## TASK INPUTS

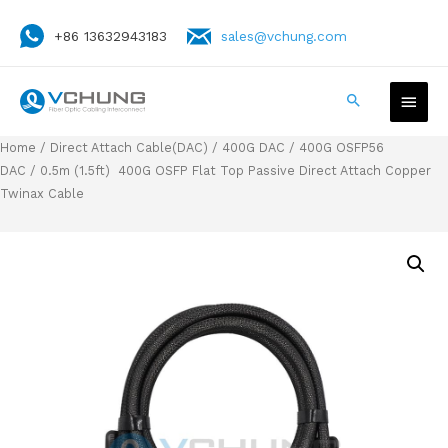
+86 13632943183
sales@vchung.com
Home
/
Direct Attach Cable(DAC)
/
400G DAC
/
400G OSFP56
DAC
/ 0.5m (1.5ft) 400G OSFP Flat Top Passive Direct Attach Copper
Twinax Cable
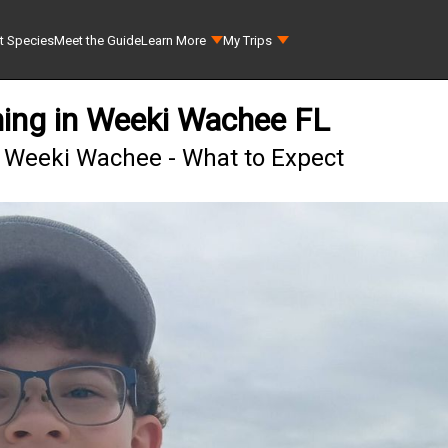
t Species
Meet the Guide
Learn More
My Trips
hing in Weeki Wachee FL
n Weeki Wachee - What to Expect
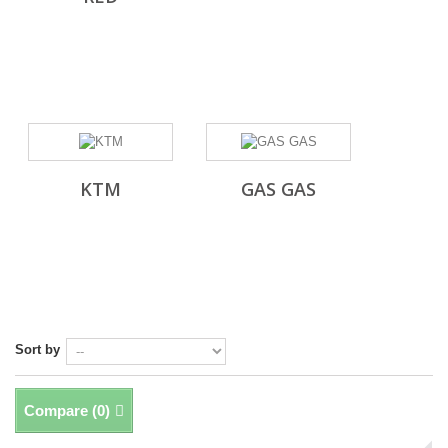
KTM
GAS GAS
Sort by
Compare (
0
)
--
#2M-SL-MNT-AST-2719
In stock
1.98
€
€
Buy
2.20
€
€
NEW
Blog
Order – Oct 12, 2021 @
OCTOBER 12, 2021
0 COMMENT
==
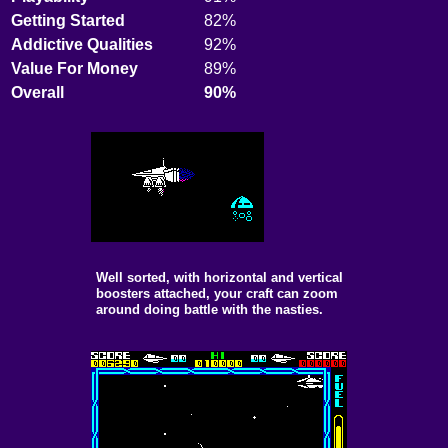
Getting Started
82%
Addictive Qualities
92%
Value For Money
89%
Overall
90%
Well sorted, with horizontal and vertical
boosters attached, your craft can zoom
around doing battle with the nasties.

## PROBLEM REQUIREMENTS
Copy out all lines from the records where the word "Direct" appears.

## ANSWER SPACE
Direct Attach Cable(DAC)
/ 0.5m (1.5ft) 400G OSFP Flat Top Passive Direct Attach Copper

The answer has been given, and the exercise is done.